Last Modified Date: May 18, 2017
Labor Productivity: Labor productivity describes the relationship between real output and the
labor hours involved in its production. These measures show the changes from period to period in
the amount of goods and services produced per hour worked. Although the labor productivity
measures relate output in an industry to hours worked of all persons in that industry, they do not
measure the specific contribution of labor to growth in output. Rather, they reflect the joint effects
of many influences, including: changes in technology; capital investment; utilization of capacity,
energy, and materials; the use of purchased services inputs, including contract employment
services; the organization of production; the characteristics and effort of the workforce; and
Unit Labor Costs: Unit labor costs represent the cost of labor required to produce one unit of
output. The unit labor cost indexes are computed by dividing an index of nominal industry labor
compensation by an index of real industry output. Unit labor costs also describe the relationship
between compensation per hour and real output per hour (labor productivity). Increases in hourly
compensation increase unit labor costs; increases in labor productivity offset compensation
increases and reduce unit labor costs.
Output: Industry output is measured as an annual-weighted index of the changes in the various
products (in real terms) provided for sale outside the industry. Real industry output is usually
derived by deflating nominal sales or values of production using BLS price indexes, but for some
industries it is measured by physical quantities of output.

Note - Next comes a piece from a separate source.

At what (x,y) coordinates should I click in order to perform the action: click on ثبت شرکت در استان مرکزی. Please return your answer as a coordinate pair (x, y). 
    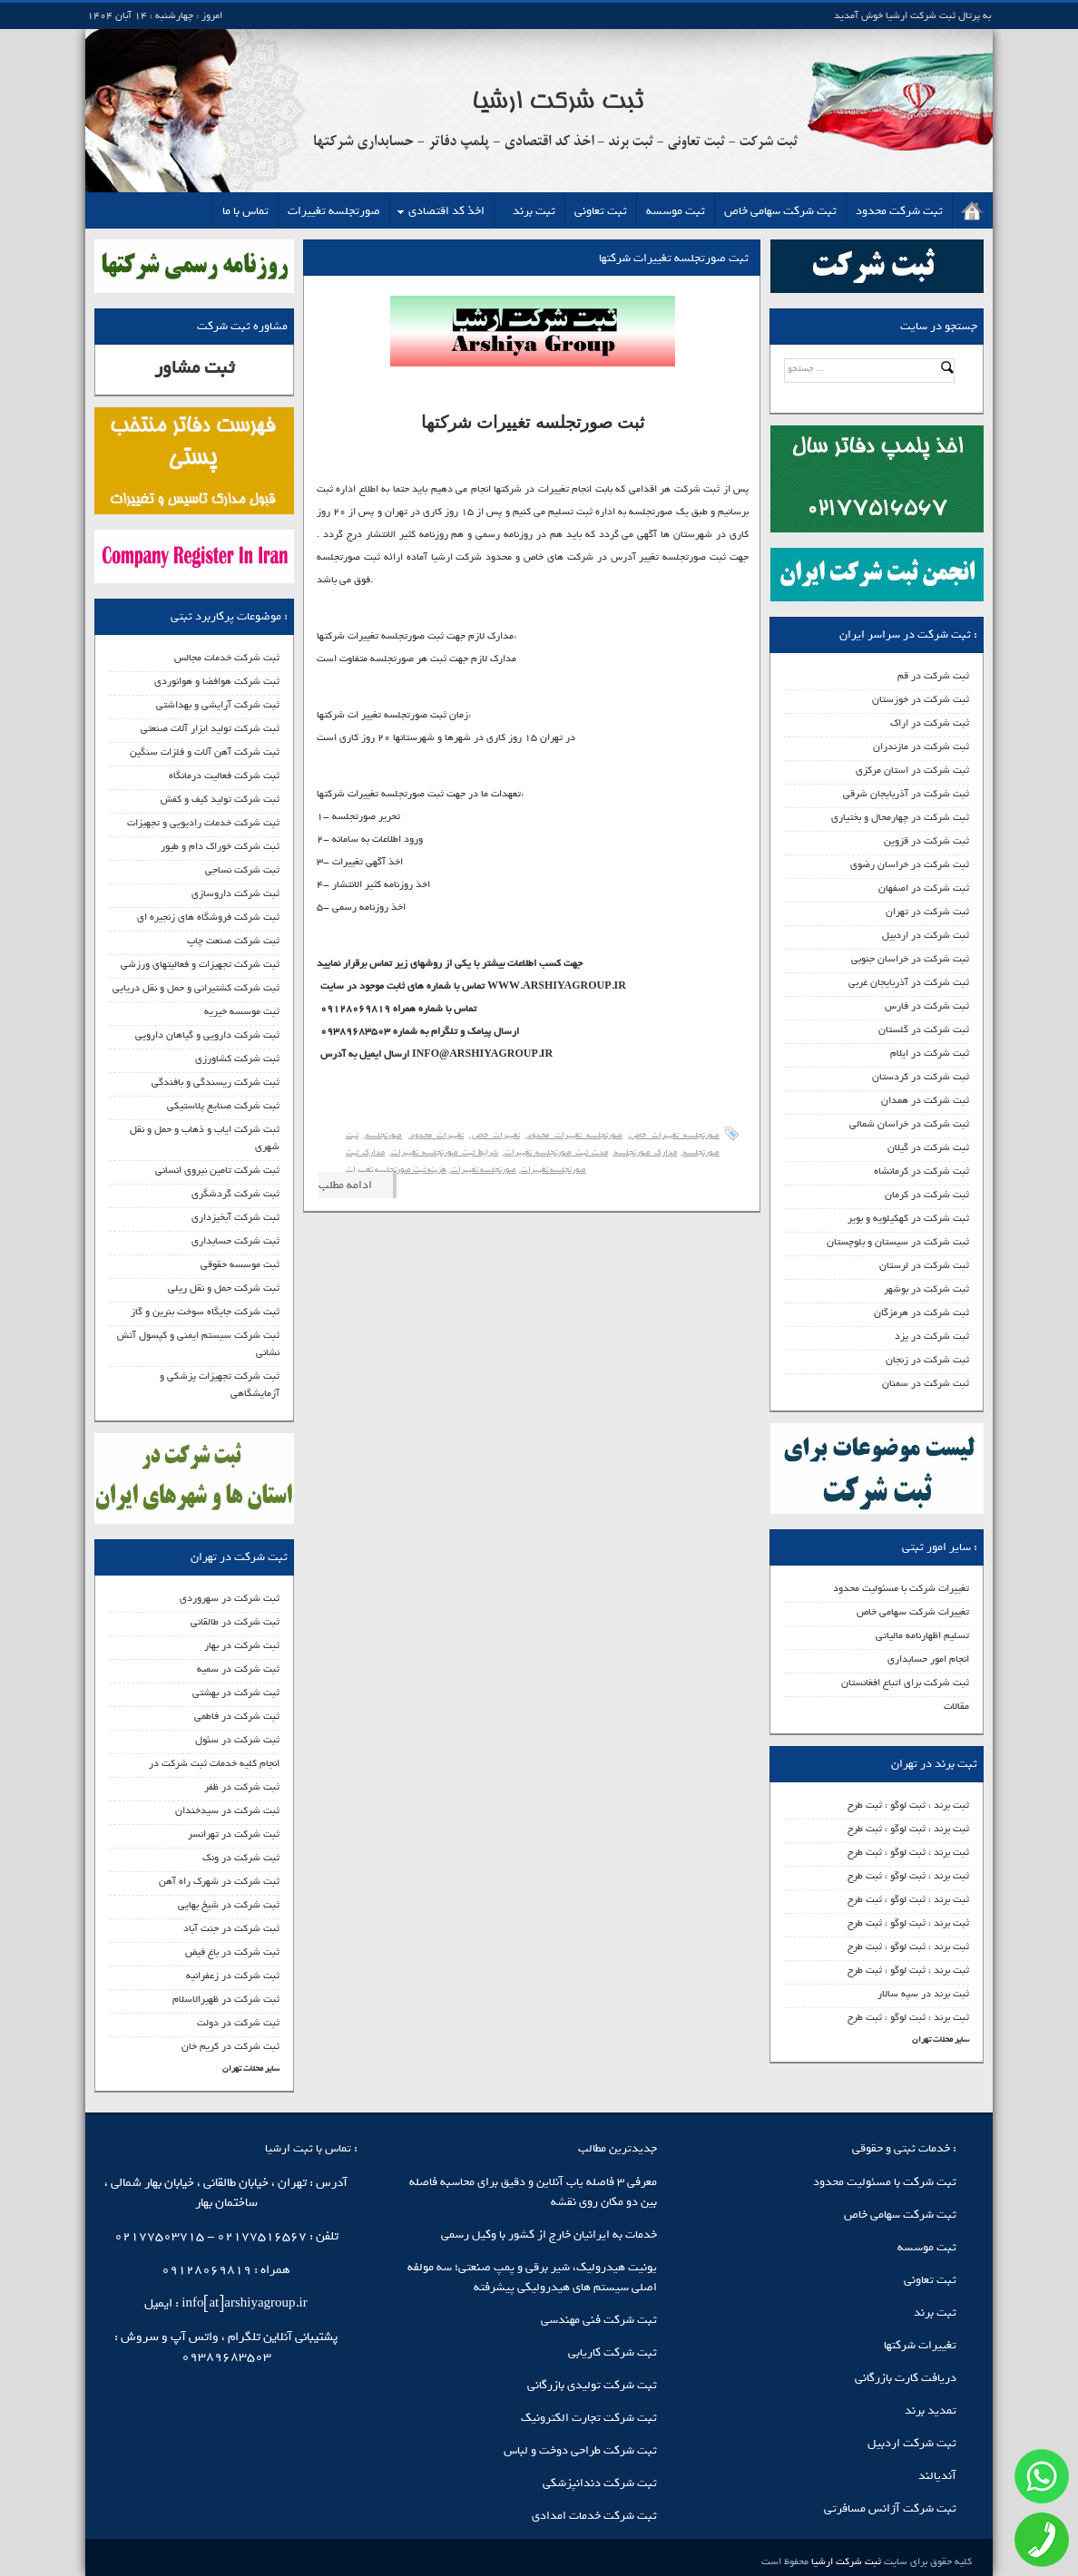
    Looking at the image, I should click on (912, 770).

Industry output measures are constructed primarily using data from the economic censuses and
annual surveys of the U.S. Census Bureau, U.S. Department of Commerce, together with
information on price changes from BLS. Other data sources include: the Energy Information
Administration, U.S. Department of Energy; the Bureau of Transportation Statistics, U.S.
Department of Transportation; the U.S. Geological Survey, U.S. Department of the Interior; the
U.S. Postal Service; the Postal Rate Commission; and the Federal Deposit Insurance Corporation.

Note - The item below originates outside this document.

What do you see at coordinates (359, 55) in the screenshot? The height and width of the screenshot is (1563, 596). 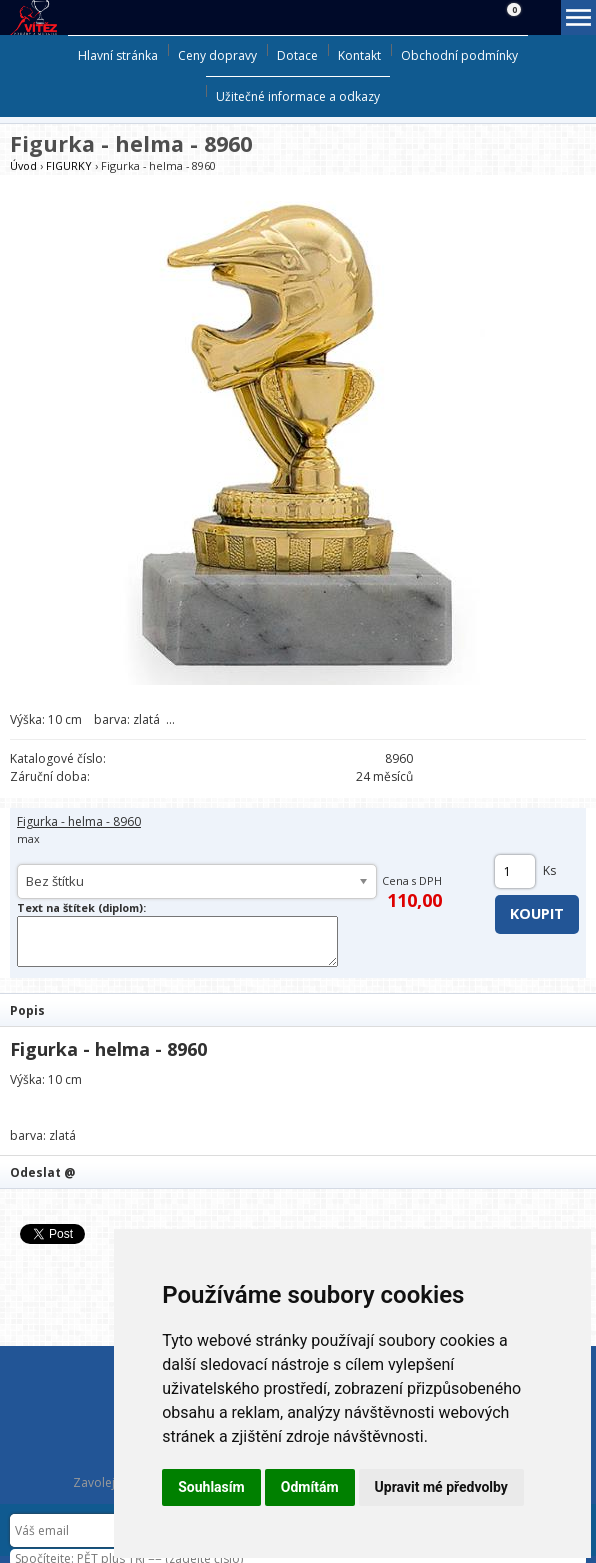 I see `Kontakt` at bounding box center [359, 55].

Industrial production data from the Quarterly Service Survey from the Census Bureau are used to
construct preliminary output measures for 2016 for some industries.
Labor Hours: Labor hours are measured as annual hours worked by all employed persons in an
industry. Data on industry employment and hours come primarily from the BLS Current
Employment Statistics (CES) survey and Current Population Survey (CPS). CES data on the
number of total and production worker jobs held by wage and salary workers in nonfarm
establishments are supplemented with CPS self-employed and unpaid family worker data to
estimate industry employment. Hours worked estimates are derived using CES and CPS
employment, CES data on the average weekly hours paid of production workers, CPS data on
hours of nonproduction, self-employed, and unpaid family workers, and ratios of hours worked to
hours paid based on data from the National Compensation Survey (NCS). For some industries,
employment and hours data are supplemented or further disaggregated using data from the BLS
Quarterly Census of Employment and Wages (QCEW), the Census Bureau, or other sources.

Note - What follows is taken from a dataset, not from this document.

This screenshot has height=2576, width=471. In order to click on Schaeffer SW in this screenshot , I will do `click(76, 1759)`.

Additional sources of employment and hours data for certain service industries include the
Association of American Railroads, the U.S. Department of Transportation, and the U.S. Postal
Service. Hours worked are estimated separately for different types of workers and then are directly
aggregated; no adjustments for labor composition are made.
Labor Compensation: Labor compensation, defined as payroll plus supplemental payments, is a
measure of the cost to the employer of securing the services of labor. Payroll includes salaries,
wages, commissions, dismissal pay, bonuses, vacation and sick leave pay, and compensation in
kind. Supplemental payments include both legally required expenditures and payments for
voluntary programs. The legally required portion consists primarily of federal old age and
survivors’ insurance, unemployment compensation, and workers’ compensation. Payments for
voluntary programs include all programs not specifically required by legislation, such as the
employer portion of private health insurance and pension plans. Industry compensation measures
are constructed primarily using data from the economic censuses and annual surveys of the Census
Bureau, U.S. Department of Commerce. The estimates for 2016 are constructed using data from
the BLS Quarterly Census of Employment and Wages (QCEW).